◆ Task objective ◆
Can you quote the lines below exactly, starting at the line with "Continental (588, 302)" and going through the last one?

◆ Data provided ◆

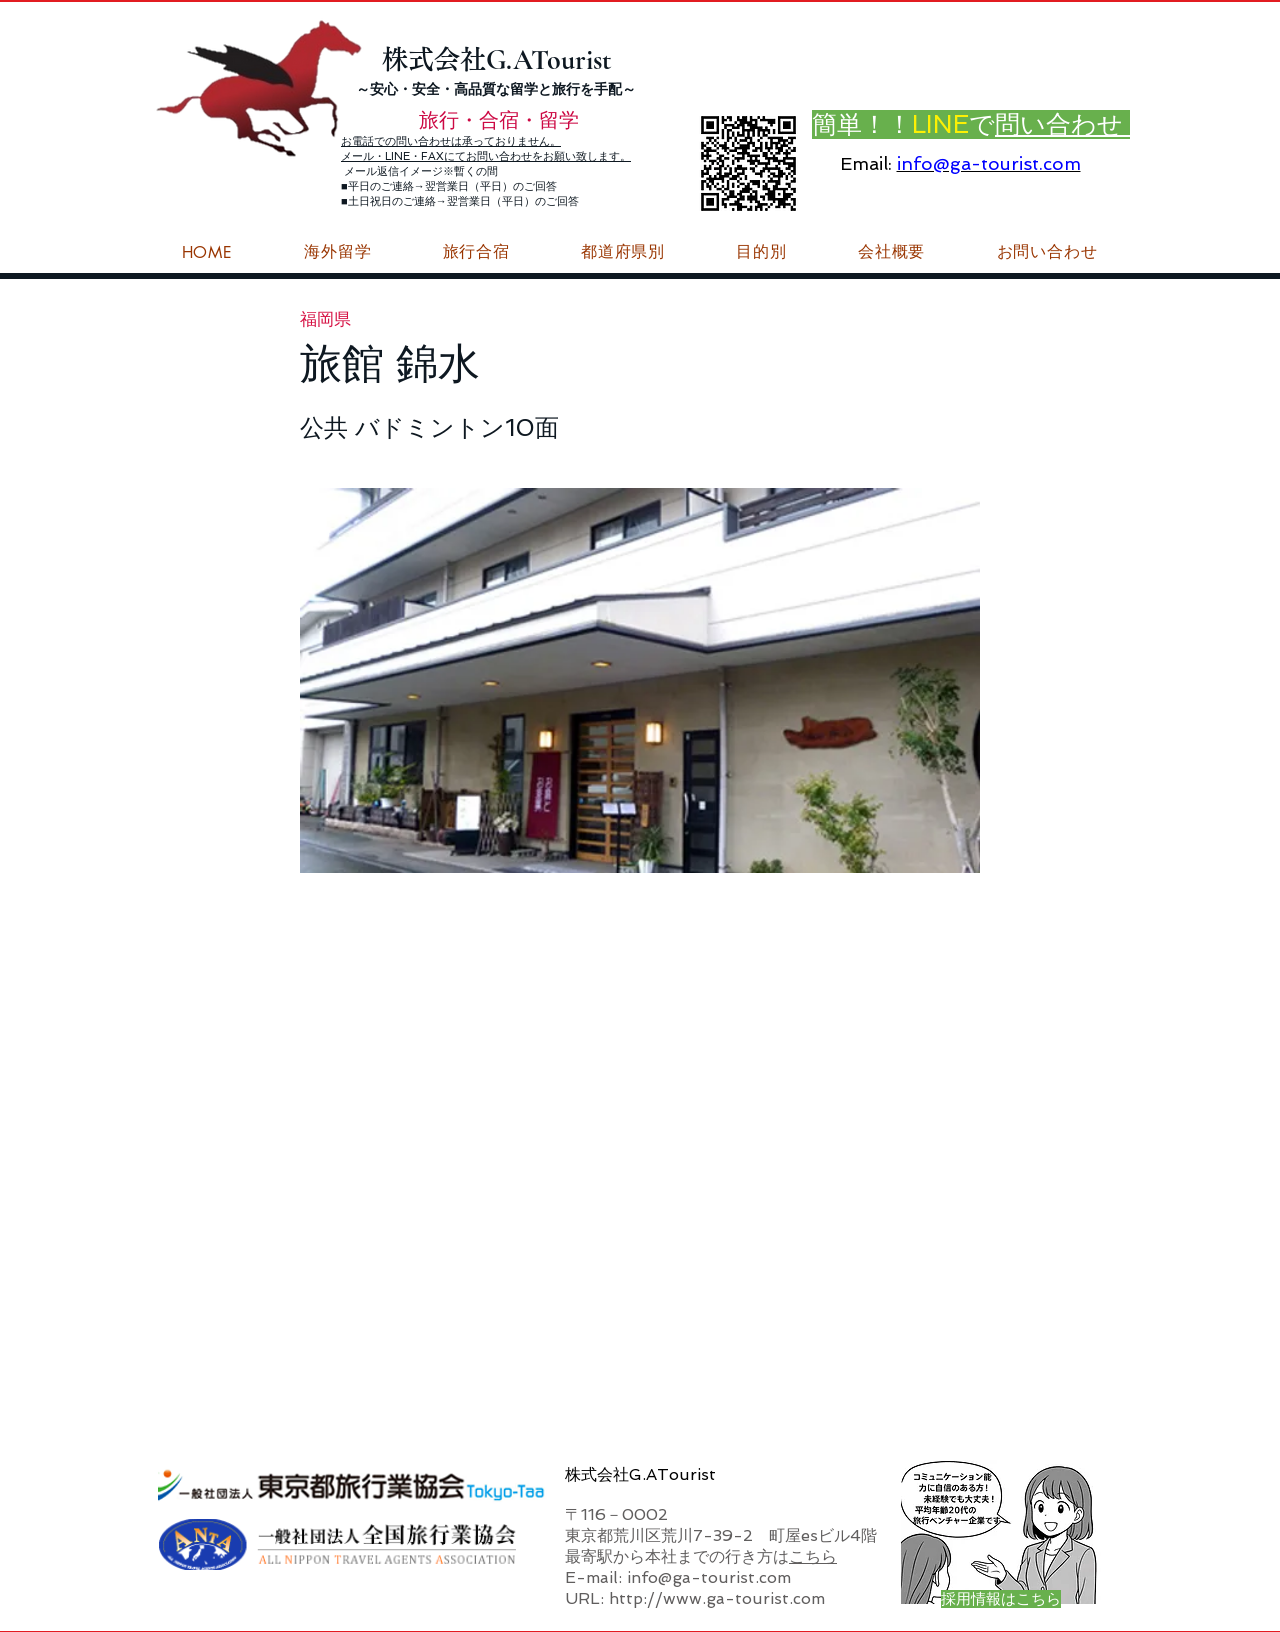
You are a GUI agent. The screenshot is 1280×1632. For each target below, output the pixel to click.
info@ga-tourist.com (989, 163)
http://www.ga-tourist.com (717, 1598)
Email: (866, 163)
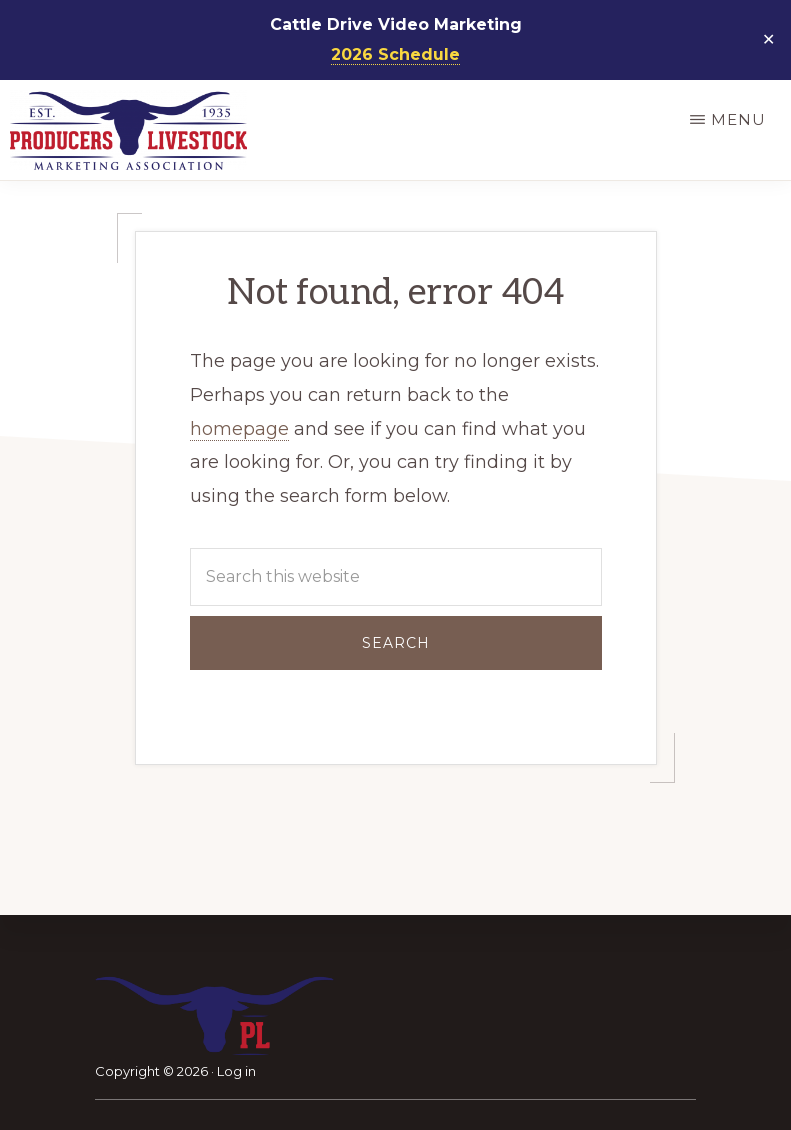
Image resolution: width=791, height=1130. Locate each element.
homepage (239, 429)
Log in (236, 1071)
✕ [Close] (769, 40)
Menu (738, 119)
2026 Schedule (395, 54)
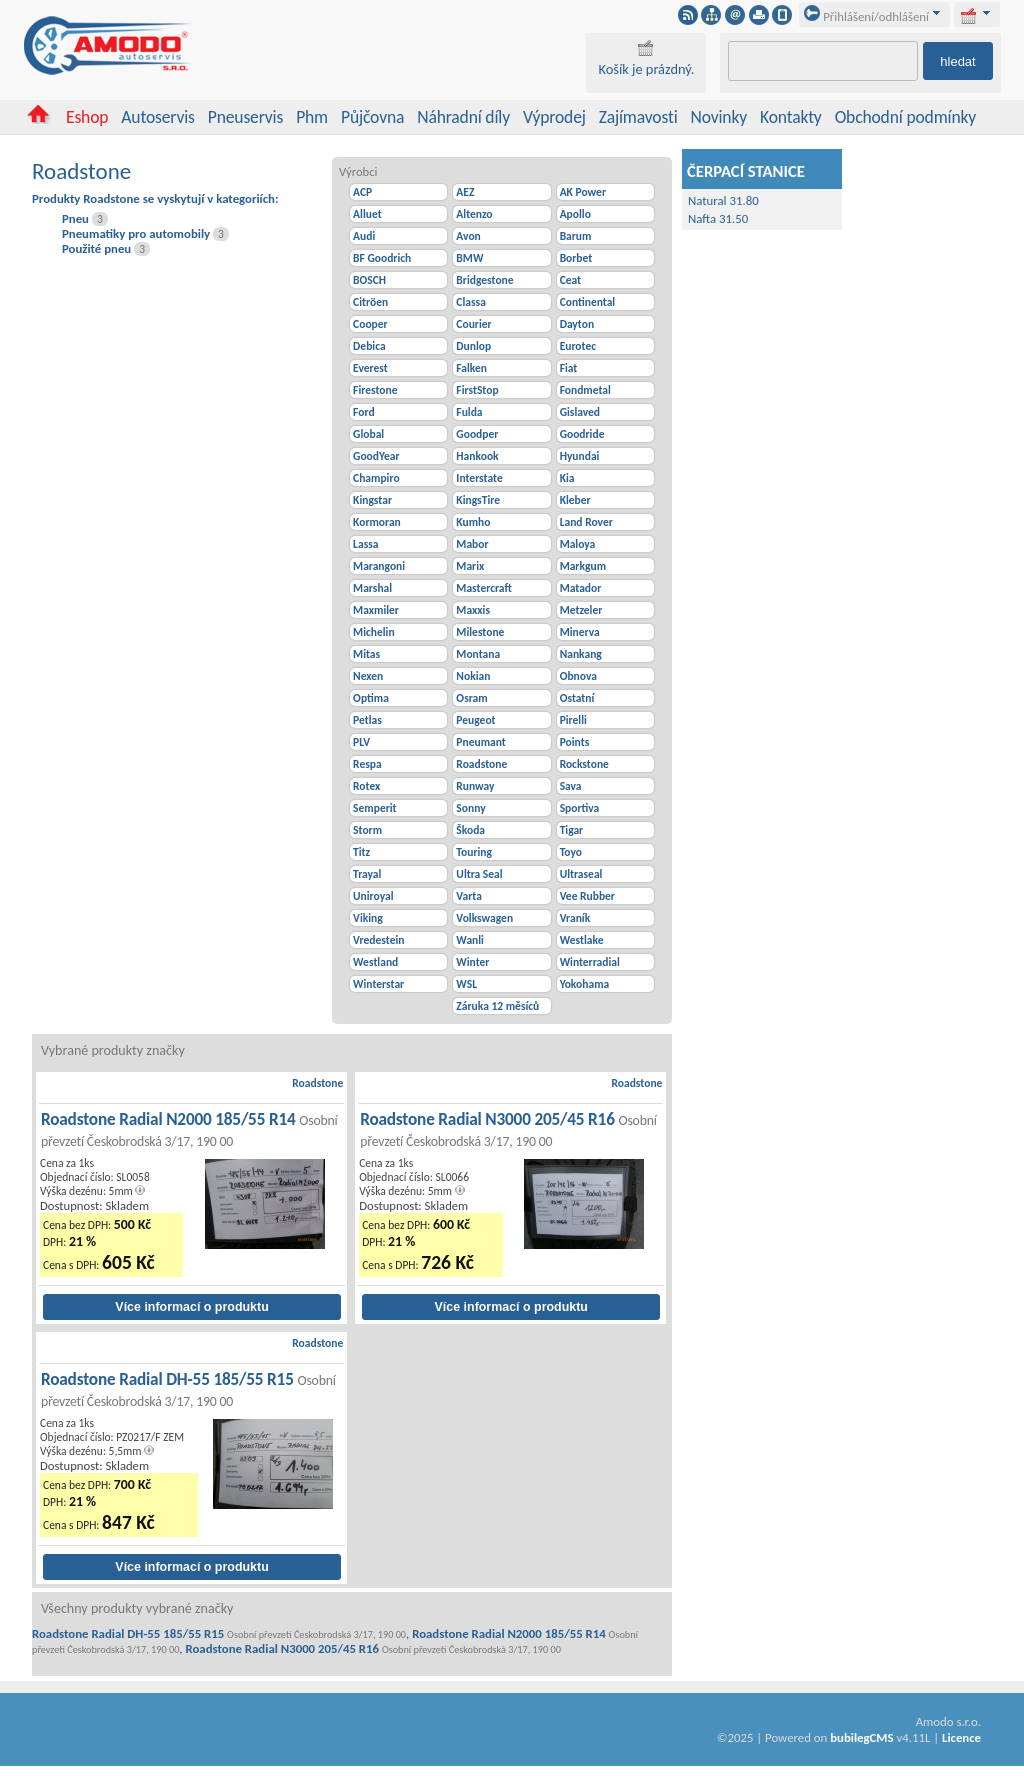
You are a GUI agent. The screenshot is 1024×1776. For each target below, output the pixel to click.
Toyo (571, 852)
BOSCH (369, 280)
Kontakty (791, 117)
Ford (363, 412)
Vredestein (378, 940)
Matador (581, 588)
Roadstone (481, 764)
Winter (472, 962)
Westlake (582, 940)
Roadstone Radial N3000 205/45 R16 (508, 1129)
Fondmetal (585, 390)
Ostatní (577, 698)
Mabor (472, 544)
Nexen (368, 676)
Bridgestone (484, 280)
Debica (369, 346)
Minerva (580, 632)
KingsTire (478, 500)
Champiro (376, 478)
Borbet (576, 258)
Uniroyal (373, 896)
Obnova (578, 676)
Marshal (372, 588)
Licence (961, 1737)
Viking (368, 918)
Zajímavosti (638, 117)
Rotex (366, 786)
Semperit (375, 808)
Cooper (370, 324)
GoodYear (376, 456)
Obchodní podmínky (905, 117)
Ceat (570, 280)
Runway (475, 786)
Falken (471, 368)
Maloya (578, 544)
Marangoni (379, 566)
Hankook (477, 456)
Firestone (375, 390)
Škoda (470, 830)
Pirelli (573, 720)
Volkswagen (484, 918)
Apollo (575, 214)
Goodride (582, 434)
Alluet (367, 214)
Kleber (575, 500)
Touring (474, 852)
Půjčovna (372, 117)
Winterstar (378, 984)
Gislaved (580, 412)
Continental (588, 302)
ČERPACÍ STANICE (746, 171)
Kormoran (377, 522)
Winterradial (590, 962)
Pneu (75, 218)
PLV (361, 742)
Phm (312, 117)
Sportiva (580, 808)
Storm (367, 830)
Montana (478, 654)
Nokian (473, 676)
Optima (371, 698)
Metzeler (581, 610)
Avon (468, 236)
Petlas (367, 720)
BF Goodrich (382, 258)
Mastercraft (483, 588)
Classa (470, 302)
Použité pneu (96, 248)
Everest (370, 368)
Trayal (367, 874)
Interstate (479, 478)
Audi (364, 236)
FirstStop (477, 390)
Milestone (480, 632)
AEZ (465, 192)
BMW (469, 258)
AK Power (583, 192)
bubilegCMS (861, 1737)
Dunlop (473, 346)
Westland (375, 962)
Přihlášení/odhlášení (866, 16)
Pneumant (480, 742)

◆ Solution ◆
Continental (588, 302)
ČERPACÍ STANICE (746, 171)
Kormoran (377, 522)
Winterradial (590, 962)
Pneu (75, 218)
PLV (361, 742)
Phm (312, 117)
Sportiva (580, 808)
Storm (367, 830)
Montana (478, 654)
Nokian (473, 676)
Optima (371, 698)
Metzeler (581, 610)
Avon (468, 236)
Petlas (367, 720)
BF Goodrich (382, 258)
Mastercraft (483, 588)
Classa (470, 302)
Použité pneu (96, 248)
Everest (370, 368)
Trayal (367, 874)
Interstate (479, 478)
Audi (364, 236)
FirstStop (477, 390)
Milestone (480, 632)
AEZ (465, 192)
BMW (469, 258)
AK Power (583, 192)
bubilegCMS (861, 1737)
Dunlop (473, 346)
Westland (375, 962)
Přihlášení/odhlášení (866, 16)
Pneumant (480, 742)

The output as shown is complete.